Pragmata
Platforms: PS5, Nintendo Switch 2, Xbox Series X|S, PC Pragmata developer...
Platforms: PS5, Nintendo Switch 2, Xbox Series X|S, PC
Pragmata developer Capcom must be thanking its lucky stars – with the recent Artemis II moon mission reigniting excitement for all things lunar, the timing couldn’t be better for this action epic set on our nearest cosmic neighbour.

In the near future, humanity has industrialised the moon, spurred on by the discovery of lunafilament, a versatile material that can be 3D printed into anything, be it chair or skyscraper. When a moonside research base goes silent, a response team is sent in to investigate, but only one member – protagonist Hugh Williams – survives contact with IDUS, the rogue AI that’s wiped out everyone inside. Resuscitated by Diana, a unique android in the form of a young girl, the pair set about contacting Earth and escaping the base, all while avoiding IDUS’ mass-printed malevolent robots.
Bold sci-fi adventure ultimately emerges as one of the most exciting in years.
If you’re expecting a shoot-out in stark white corridors pulled from 2001: A Space Odyssey, well, you’re not wrong. Pragmata does indeed involve blasting a lot of nefarious clankers, many with truly disturbing designs – the giant distended baby one is notable nightmare fuel – but it’s also a lot smarter than your average shooter. You’ll play as Hugh and Diana simultaneously, Hugh attacking, dodging, and reacting, while Diana – riding atop his back – hacks enemy systems to create vulnerabilities, all in real-time.
Diana’s hacks utilise your controller’s right-side face buttons to move through a grid, with key nodes triggering weaknesses for Hugh to exploit. He, in turn, hops between various weapons and tools using the left-side D-pad controls, tailoring approaches to each compromised foe. It’s a mind-bending but utterly brilliant mechanic, and as you upgrade both characters’ respective abilities by spending lunafilament dropped by downed enemies at a safehouse between missions, it evolves into one that challenges players’ brains as much as their trigger fingers.

Pragmata also proves visually ambitious, shifting from that early Kubrickian aesthetic to wildly imaginative settings where entire cityscapes have been printed out, but come out warped and distinctly wrong in the AI-led process.
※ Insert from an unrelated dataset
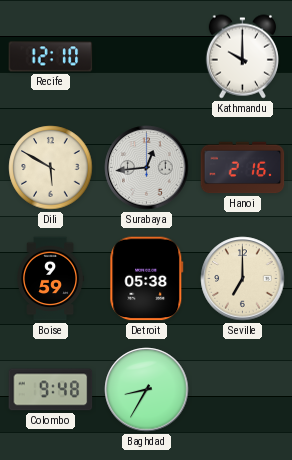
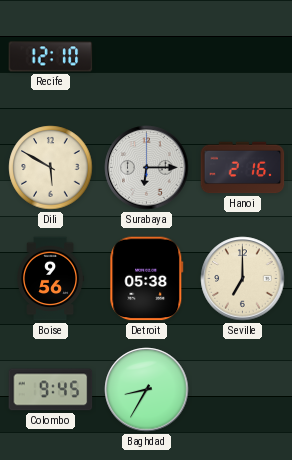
Kathmandu: 10:00 -> none
Surabaya: 12:44 -> 6:15
Boise: 9:59 -> 9:56
Colombo: 9:48 -> 9:45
It’s a smart commentary on the current real-world plague of AI slop, with Capcom’s actual human artists masterfully crafting deliberate, structured environments that still capture that whiff of the unnatural.
It stumbles slightly in the writing – Hugh unquestioningly accepts Diana, right after his squad was wiped out by bots, while the dialogue borders on cloying as Capcom tries to foster a pseudo-parental bond – and some of the boss battles could be a bit more inventive, but this bold sci-fi adventure ultimately emerges as one of the most exciting in years.